Removal and antitrust fever

Given his app’s recent difficulties, then, Paytm co-founder and CEO Vijay Shekhar Sharma’s fury at his app’s removal from Google’s Play Store is unsurprising.

Paytm had been organizing a “Scratch and Win” promotion campaign for all payments made via the Paytm app, linked to the Indian Cricket Premier League. Users of the app could win cricket-themed stickers featuring popular cricket players, which could then be converted into cash-backs and other awards, incentivizing users to use digital payments.

In response, Google pulled the Paytm app from the Play Store, citing violations of its policies surrounding gambling.

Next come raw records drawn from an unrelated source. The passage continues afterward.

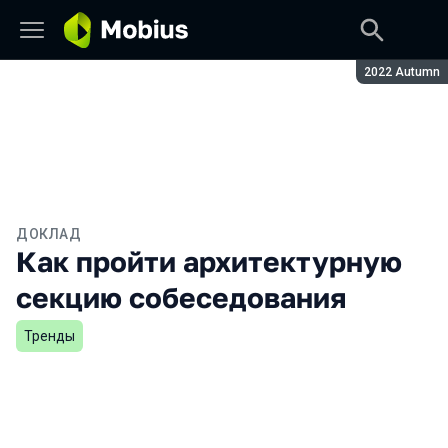
Сезон:
2022 Autumn
ДОКЛАД
Как пройти архитектурную
секцию собеседования
Тренды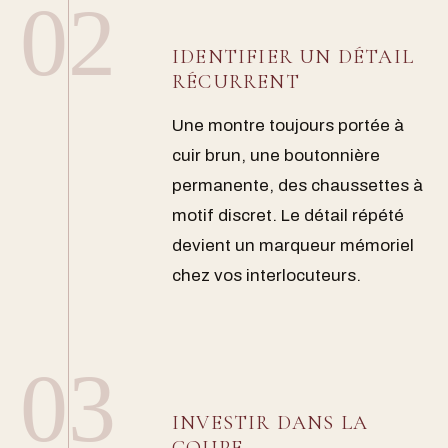
02
IDENTIFIER UN DÉTAIL
RÉCURRENT
Une montre toujours portée à
cuir brun, une boutonnière
permanente, des chaussettes à
motif discret. Le détail répété
devient un marqueur mémoriel
chez vos interlocuteurs.
03
INVESTIR DANS LA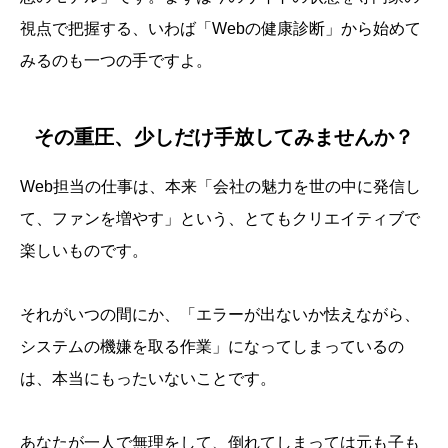
視点で把握する、いわば「Webの健康診断」から始めて
みるのも一つの手ですよ。
その重圧、少しだけ手放してみませんか？
Web担当の仕事は、本来「会社の魅力を世の中に発信し
て、ファンを増やす」という、とてもクリエイティブで
楽しいものです。
それがいつの間にか、「エラーが出ないか怯えながら、
システムの機嫌を取る作業」になってしまっているの
は、本当にもったいないことです。
あなたが一人で無理をして、倒れてしまっては元も子も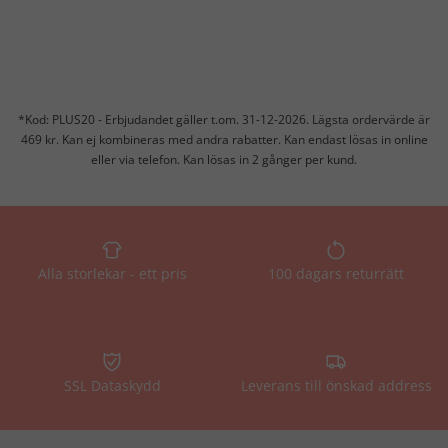
*Kod: PLUS20 - Erbjudandet gäller t.om. 31-12-2026. Lägsta ordervärde är
469 kr. Kan ej kombineras med andra rabatter. Kan endast lösas in online
eller via telefon. Kan lösas in 2 gånger per kund.
Alla storlekar - ett pris
100 dagars returrätt
SSL Dataskydd
Leverans till önskad address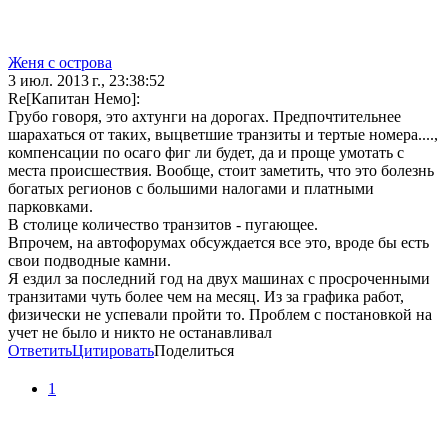
Женя с острова
3 июл. 2013 г., 23:38:52
Re[Капитан Немо]:
Грубо говоря, это ахтунги на дорогах. Предпочтительнее
шарахаться от таких, выцветшие транзиты и тертые номера....,
компенсации по осаго фиг ли будет, да и проще умотать с
места происшествия. Вообще, стоит заметить, что это болезнь
богатых регионов с большими налогами и платными
парковками.
В столице количество транзитов - пугающее.
Впрочем, на автофорумах обсуждается все это, вроде бы есть
свои подводные камни.
Я ездил за последний год на двух машинах с просроченными
транзитами чуть более чем на месяц. Из за графика работ,
физически не успевали пройти то. Проблем с постановкой на
учет не было и никто не останавливал
Ответить
Цитировать
Поделиться
1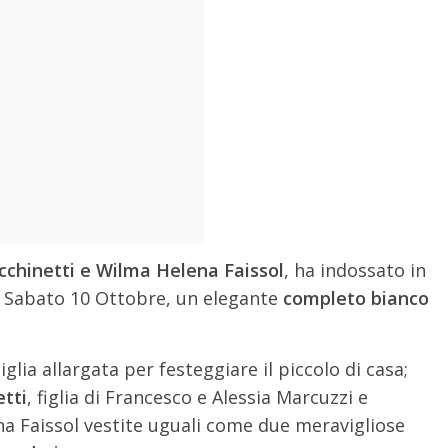
cchinetti e Wilma Helena Faissol
, ha indossato in
i Sabato 10 Ottobre, un elegante
completo bianco
glia allargata per festeggiare il piccolo di casa;
tti
, figlia di Francesco e Alessia Marcuzzi e
a Faissol vestite uguali come due meravigliose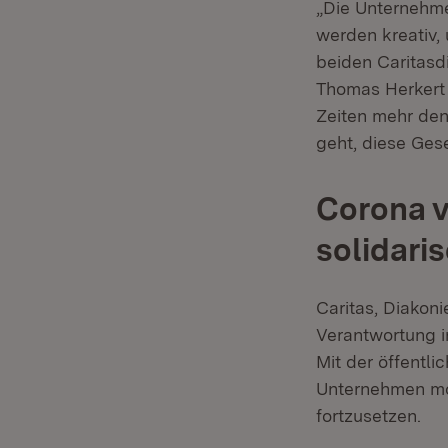
„Die Unternehm
werden kreativ,
beiden Caritasdi
Thomas Herkert 
Zeiten mehr den
geht, diese Ges
Corona v
solidari
Caritas, Diakoni
Verantwortung 
Mit der öffentl
Unternehmen mot
fortzusetzen.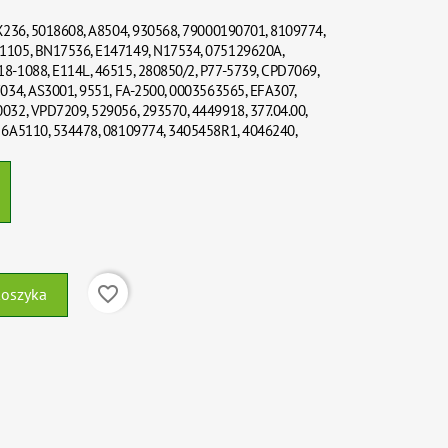
LX236, 5018608, A8504, 930568, 79000190701, 8109774,
1105, BN17536, E147149, N17534, 075129620A,
8-1088, E114L, 46515, 280850/2, P77-5739, CPD7069,
034, AS3001, 9551, FA-2500, 0003563565, EFA307,
032, VPD7209, 529056, 293570, 4449918, 377.04.00,
 6A5110, 534478, 08109774, 3405458R1, 4046240,
favorite_border
koszyka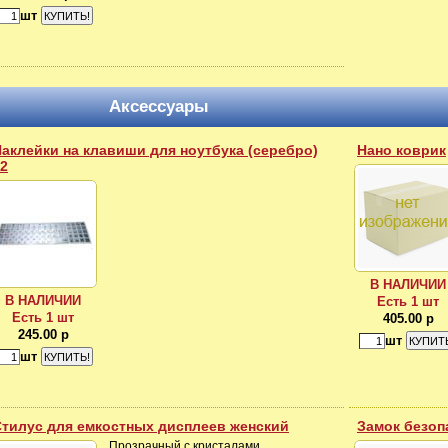
шт
Аксессуары
аклейки на клавиши для ноутбука (серебро)
Нано коврик
2
В НАЛИЧИИ
В НАЛИЧИИ
Есть 1 шт
Есть 1 шт
405.00 р
245.00 р
шт
шт
Стилус для емкостных дисплеев женский
Замок безоп
Прозрачный с кристалами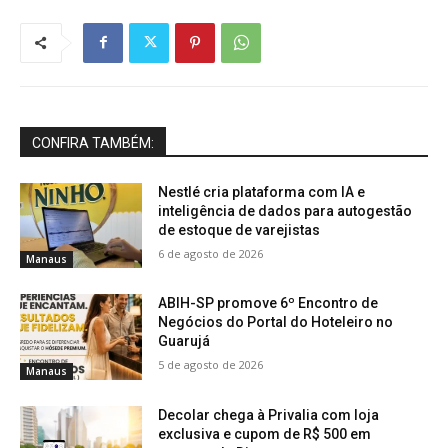
CONFIRA TAMBÉM:
Nestlé cria plataforma com IA e
inteligência de dados para autogestão
de estoque de varejistas
6 de agosto de 2026
Manaus
ABIH-SP promove 6º Encontro de
Negócios do Portal do Hoteleiro no
Guarujá
5 de agosto de 2026
Manaus
Decolar chega à Privalia com loja
exclusiva e cupom de R$ 500 em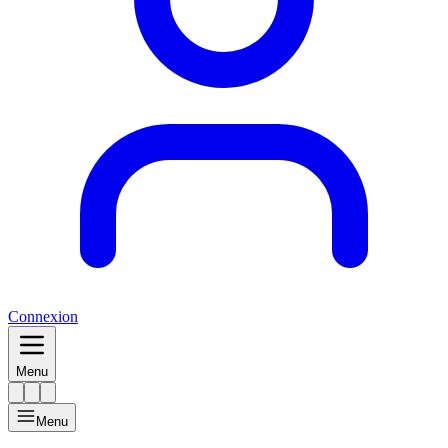
Connexion
Menu
Menu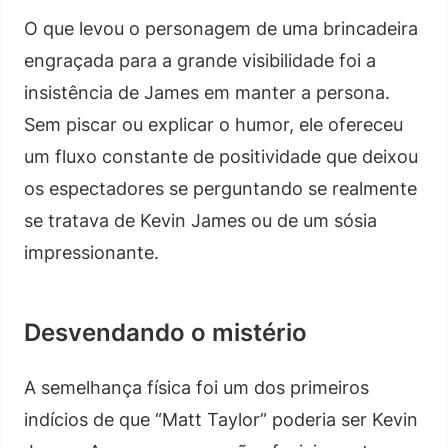
O que levou o personagem de uma brincadeira
engraçada para a grande visibilidade foi a
insistência de James em manter a persona.
Sem piscar ou explicar o humor, ele ofereceu
um fluxo constante de positividade que deixou
os espectadores se perguntando se realmente
se tratava de Kevin James ou de um sósia
impressionante.
Desvendando o mistério
A semelhança física foi um dos primeiros
indícios de que “Matt Taylor” poderia ser Kevin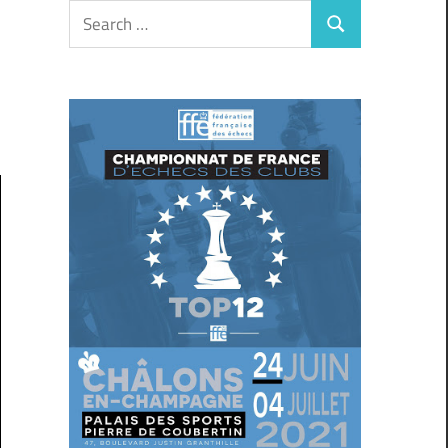
Search
Search
for: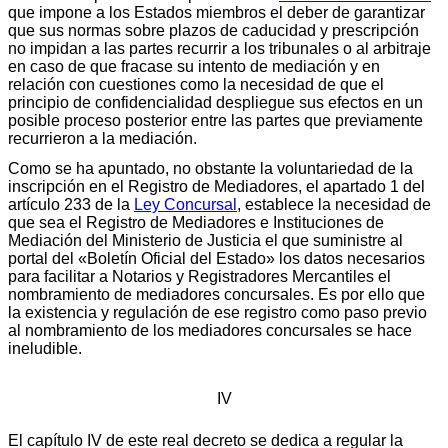
que impone a los Estados miembros el deber de garantizar
que sus normas sobre plazos de caducidad y prescripción
no impidan a las partes recurrir a los tribunales o al arbitraje
en caso de que fracase su intento de mediación y en
relación con cuestiones como la necesidad de que el
principio de confidencialidad despliegue sus efectos en un
posible proceso posterior entre las partes que previamente
recurrieron a la mediación.
Como se ha apuntado, no obstante la voluntariedad de la
inscripción en el Registro de Mediadores, el apartado 1 del
artículo 233 de la
Ley Concursal
, establece la necesidad de
que sea el Registro de Mediadores e Instituciones de
Mediación del Ministerio de Justicia el que suministre al
portal del «Boletín Oficial del Estado» los datos necesarios
para facilitar a Notarios y Registradores Mercantiles el
nombramiento de mediadores concursales. Es por ello que
la existencia y regulación de ese registro como paso previo
al nombramiento de los mediadores concursales se hace
ineludible.
IV
El capítulo IV de este real decreto se dedica a regular la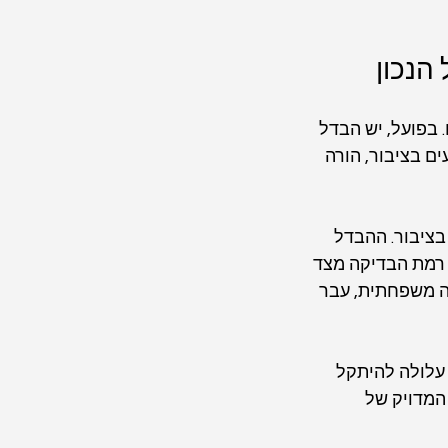
הנכון
בפועל, יש הבדל 
ים בציבור, הורה 
בציבור. ההבדל 
ל רמת הבדיקה מצד 
ה משפחתית, עבר 
עלולה להיתקל 
המדויק של 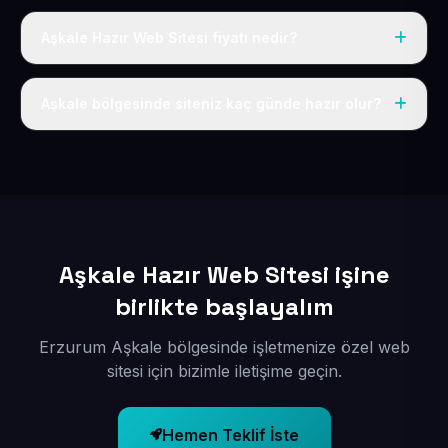
Aşkale Hazır Web Sitesi fiyatı nedir?
Tek fiyat uygulanır: yıllık 50 USD + KDV. Bu bedele alan
adı, hosting, SSL ve temel SEO da dahildir.
Aşkale bölgesinde siteniz kaç günde hazır olur?
İçerikleriniz elimize geçtikten sonra siteniz 1-3 iş günü
içerisinde yayına alınır.
Aşkale Hazır Web Sitesi işine
birlikte başlayalım
Erzurum Aşkale bölgesinde işletmenize özel web
sitesi için bizimle iletişime geçin.
Hemen Teklif İste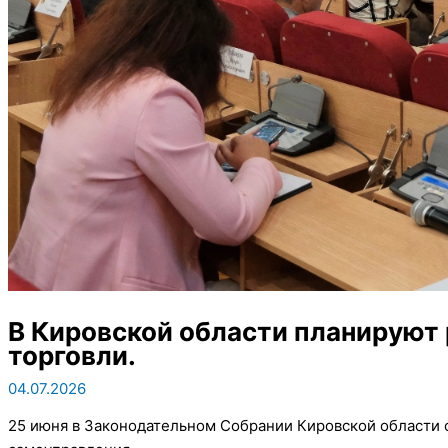
В Кировской области планируют
торговли.
04.07.2026
25 июня в Законодательном Собрании Кировской области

The brief removal caused chaos, as Paytm is not simply a platform for transactions, but is in itself a licensed online bank, allowing users to make deposits, store savings and request loans.

In a televised interview on September 18, Paytm’s CEO rejected Google’s reasoning, calling the decision to remove the app “bullshit of a different degree,” claiming that “Google is not allowing us to acquire new customers right now. That’s all what this is [sic].”

Further rejecting Google’s claims of a policy violation, Paytm shared a blog post that pointed to similar campaigns run by Google’s own Google Pay, which allowed a similar form of cashback. Paytm claims that Google is bending the rules of its platform to suit its own apps and services, to the detriment of competitors such as Paytm.

In the post, Paytm wrote that “presumably, such cashback campaigns of Google Pay are not in breach of Play Store policies, or maybe they are, but a different set of rules apply to Google’s own apps.”

Google’s decision to remove Paytm, without much forewarning, illustrates how the tech giant with a 99% share of the Indian smartphone market through its Android operating system has the ability to make, or unmake, an app’s fortunes.

The dispute between Google and Paytm also comes as allegations of app-store related monopolies have been on the rise.

Most recently, Apple Inc. removed Epic Games’ popular video game Fortnite from the iOS App Store after Epic introduced an alternative payment system seeking to bypass Apple’s own in-app purchase system, which charges app developers a 30% commission.

Apple has stood by its controversial 30% commission and an update to its App Store policies and guidelines shows no sign that it will relent.

For Paytm, frustration likely stems not just from the removal of its app, but also from slowly losing its hold on the digital payments market in India. Paytm’s dispute with Google is likely to only stymie Paytm’s future growth as further competitors enter the market.